O tempo passou e eu decidi me dedicar mais aos estudos. Já que eu não levava jeito para os esportes, queria ser nerd, mas eu era mais rebelde que nerd, embora minha notas fossem dignas o suficiente para eu ganhar uma par de óculos quadrados, um protetor de bolso, algumas canetas, lapiseiras e uma calculadora científica.

(Tudo bem, eu confesso! Eu sou louco por canetas e tenho uma lapiseira Staedtler de estimação).

Eu tinha uma técnica infalível para tirar boas notas: eu só estudava um dia antes da prova e não mais que 1 hora. Aos invés de me acabar de estudar e deixar a diversão para depois eu me sentava na primeira fileira e prestava atenção a tudo o que os professores diziam, a todos os gestos e, até mesmo, no jeito de escrever e na letra de cada um deles. Mudei minha letra inúmeras vezes na época de colégio, sempre me espelhando no professor com a letra mais bonita – sou eternamente grato pela educação de qualidade que todos eles me proporcionaram.

Hoje eu tenho uma letra razoavelmente bonita e com estilo próprio.

E foi assim que me destaquei no colégio…

Mas minha vontade de ser notado se transformou no meu pesadelo pessoal quando dei início à minha epopéia, minha cruzada em busca do meu Santo Graal: o amor.

Hoje, após ter sentido todas as dores de um coração partido várias vezes e de diversas formas diferentes por conta de tentativas frustradas, acreditando, sempre, que um dia minha sorte mudaria e, finalmente, encontraria a mulher que abalaria minhas estruturas e se transformaria, naturalmente, no grande amor da minha vida… Enfim…

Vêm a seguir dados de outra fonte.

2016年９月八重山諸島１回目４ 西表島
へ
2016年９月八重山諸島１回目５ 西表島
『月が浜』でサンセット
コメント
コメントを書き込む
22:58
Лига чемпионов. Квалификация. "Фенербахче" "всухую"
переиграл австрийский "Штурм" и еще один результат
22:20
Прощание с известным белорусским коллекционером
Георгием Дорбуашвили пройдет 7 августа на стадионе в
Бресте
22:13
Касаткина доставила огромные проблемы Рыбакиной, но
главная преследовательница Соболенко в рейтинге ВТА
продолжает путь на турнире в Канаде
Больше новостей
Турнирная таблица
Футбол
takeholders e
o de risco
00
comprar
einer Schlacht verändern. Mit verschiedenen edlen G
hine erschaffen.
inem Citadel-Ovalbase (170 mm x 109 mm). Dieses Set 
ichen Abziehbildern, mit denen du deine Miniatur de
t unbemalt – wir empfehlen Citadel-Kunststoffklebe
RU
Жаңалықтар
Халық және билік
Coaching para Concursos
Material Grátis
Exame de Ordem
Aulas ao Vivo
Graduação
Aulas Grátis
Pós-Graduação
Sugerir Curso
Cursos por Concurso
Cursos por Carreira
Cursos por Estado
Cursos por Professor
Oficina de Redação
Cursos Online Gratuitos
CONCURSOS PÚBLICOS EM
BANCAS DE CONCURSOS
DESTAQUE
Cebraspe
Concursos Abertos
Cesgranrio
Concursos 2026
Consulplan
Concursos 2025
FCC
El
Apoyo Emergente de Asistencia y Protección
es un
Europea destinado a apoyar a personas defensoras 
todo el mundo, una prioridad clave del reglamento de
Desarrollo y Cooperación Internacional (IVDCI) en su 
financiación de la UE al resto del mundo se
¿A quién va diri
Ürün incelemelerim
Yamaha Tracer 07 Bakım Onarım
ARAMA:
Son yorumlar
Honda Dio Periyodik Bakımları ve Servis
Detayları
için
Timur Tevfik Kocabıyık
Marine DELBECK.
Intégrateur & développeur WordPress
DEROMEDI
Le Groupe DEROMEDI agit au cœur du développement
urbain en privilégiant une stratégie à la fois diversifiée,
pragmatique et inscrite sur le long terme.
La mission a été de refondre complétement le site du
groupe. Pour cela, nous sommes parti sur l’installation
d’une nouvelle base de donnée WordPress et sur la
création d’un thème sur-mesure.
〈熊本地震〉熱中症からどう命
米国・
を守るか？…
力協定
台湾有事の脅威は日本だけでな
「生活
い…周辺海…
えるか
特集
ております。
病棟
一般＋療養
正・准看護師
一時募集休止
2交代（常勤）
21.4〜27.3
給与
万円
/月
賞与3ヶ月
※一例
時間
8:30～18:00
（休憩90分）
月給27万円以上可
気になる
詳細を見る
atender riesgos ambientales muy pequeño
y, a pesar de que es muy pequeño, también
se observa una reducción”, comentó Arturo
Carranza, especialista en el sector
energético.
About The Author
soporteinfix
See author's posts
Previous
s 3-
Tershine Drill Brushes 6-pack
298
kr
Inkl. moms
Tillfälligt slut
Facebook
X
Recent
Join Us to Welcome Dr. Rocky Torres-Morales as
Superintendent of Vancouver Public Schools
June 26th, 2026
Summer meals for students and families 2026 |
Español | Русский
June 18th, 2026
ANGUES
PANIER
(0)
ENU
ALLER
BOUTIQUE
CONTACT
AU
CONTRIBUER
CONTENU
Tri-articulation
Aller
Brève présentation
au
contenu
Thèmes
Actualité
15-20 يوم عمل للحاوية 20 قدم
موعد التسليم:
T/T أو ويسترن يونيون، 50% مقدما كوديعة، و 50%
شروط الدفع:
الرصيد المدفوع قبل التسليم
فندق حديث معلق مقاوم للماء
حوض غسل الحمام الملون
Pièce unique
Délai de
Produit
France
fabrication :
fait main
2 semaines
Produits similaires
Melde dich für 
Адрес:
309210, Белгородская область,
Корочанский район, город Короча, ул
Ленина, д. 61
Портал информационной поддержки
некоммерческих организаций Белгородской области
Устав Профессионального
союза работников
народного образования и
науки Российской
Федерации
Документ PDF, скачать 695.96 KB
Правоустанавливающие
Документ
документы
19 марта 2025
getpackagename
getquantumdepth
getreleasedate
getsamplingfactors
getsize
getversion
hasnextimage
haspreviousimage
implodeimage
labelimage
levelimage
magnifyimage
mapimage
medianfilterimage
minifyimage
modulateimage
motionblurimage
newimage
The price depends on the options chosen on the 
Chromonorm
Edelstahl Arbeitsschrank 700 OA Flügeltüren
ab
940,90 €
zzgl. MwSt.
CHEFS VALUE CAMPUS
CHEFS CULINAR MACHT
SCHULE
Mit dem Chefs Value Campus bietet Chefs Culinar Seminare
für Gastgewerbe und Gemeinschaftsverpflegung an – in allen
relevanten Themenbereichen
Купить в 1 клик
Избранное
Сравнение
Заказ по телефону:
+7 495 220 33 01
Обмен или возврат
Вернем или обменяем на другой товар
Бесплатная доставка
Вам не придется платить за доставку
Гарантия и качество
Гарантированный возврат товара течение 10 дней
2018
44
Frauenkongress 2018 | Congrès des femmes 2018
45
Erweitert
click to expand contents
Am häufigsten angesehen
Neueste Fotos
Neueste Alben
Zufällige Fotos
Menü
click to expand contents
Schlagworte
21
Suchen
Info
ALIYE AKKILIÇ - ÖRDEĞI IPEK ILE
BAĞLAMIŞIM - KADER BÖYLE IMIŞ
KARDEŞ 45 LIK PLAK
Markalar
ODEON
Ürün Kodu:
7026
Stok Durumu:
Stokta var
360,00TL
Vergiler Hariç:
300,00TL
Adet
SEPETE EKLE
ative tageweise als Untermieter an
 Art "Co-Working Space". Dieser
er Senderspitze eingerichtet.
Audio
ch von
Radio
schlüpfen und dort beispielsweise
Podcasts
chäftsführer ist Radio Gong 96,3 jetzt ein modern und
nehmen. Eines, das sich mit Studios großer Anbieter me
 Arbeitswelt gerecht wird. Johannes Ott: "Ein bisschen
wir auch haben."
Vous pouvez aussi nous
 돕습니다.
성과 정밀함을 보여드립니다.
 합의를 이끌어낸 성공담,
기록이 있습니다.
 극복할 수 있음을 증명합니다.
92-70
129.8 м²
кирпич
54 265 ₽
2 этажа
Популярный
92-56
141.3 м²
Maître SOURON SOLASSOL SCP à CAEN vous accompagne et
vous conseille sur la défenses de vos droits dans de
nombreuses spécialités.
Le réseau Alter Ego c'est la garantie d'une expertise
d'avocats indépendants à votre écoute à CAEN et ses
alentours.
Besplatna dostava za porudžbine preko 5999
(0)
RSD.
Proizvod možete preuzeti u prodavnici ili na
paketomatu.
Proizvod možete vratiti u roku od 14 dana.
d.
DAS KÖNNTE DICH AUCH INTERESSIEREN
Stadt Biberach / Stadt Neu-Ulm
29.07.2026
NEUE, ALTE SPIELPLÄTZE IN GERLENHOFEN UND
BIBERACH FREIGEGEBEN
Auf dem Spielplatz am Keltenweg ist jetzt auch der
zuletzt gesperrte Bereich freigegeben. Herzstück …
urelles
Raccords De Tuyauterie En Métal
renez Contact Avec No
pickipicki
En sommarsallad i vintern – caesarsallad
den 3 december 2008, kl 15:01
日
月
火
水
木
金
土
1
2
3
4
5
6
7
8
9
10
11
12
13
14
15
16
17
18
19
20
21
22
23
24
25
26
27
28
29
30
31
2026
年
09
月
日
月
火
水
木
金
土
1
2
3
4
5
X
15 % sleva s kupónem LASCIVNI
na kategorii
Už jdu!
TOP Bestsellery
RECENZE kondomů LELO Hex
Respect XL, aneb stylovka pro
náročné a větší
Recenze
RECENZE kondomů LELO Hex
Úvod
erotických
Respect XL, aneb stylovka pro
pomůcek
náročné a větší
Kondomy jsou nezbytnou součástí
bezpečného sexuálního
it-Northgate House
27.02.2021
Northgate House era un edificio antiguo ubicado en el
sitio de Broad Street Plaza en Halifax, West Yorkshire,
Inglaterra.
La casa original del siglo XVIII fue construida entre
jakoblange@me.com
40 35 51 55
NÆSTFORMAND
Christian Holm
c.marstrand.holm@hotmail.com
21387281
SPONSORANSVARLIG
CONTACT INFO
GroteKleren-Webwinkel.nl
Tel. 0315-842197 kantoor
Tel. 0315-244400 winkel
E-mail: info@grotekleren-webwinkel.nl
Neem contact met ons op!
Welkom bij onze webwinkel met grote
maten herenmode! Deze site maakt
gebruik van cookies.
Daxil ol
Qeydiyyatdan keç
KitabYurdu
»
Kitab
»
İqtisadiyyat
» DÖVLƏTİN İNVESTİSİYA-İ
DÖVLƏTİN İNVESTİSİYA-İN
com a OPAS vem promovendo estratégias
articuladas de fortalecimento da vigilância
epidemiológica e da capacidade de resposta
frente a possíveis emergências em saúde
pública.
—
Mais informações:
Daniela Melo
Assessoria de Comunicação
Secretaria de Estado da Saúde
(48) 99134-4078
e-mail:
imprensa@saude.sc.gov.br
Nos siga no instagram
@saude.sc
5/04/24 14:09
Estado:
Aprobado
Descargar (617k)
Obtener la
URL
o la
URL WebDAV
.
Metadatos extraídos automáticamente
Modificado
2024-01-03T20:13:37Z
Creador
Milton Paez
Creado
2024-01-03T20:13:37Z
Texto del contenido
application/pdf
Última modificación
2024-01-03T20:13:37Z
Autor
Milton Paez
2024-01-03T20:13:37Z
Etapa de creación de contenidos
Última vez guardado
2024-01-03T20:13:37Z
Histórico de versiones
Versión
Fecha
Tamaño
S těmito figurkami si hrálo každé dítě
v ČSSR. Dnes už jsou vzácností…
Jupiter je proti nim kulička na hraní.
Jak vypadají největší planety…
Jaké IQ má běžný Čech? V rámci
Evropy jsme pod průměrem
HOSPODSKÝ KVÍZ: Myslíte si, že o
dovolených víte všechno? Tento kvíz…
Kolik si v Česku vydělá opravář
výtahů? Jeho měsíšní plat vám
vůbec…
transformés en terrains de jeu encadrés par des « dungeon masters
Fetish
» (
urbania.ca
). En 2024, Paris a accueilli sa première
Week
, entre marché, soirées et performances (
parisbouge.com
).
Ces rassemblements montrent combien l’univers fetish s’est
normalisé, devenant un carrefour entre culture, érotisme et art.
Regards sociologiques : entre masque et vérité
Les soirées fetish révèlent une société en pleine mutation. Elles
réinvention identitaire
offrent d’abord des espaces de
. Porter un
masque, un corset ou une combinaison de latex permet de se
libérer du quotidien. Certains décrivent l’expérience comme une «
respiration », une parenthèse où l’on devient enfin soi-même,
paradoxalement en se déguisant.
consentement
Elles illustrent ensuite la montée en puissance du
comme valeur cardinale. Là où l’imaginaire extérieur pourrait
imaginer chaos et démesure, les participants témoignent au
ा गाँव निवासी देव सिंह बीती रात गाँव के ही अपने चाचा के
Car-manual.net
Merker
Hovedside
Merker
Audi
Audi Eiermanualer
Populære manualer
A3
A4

Aos trinta e poucos anos, nada mudou significativamente em minha vida e continuo, de certa forma, em busca de amor, mas, não quero mais ser notado… Só quero ser… Incógnito.

Encerro minha crônica com um trecho de Machbeth, de Shakespeare:

”A vida é um conto contado por um idiota, cheio de som e fúria, significando nada.”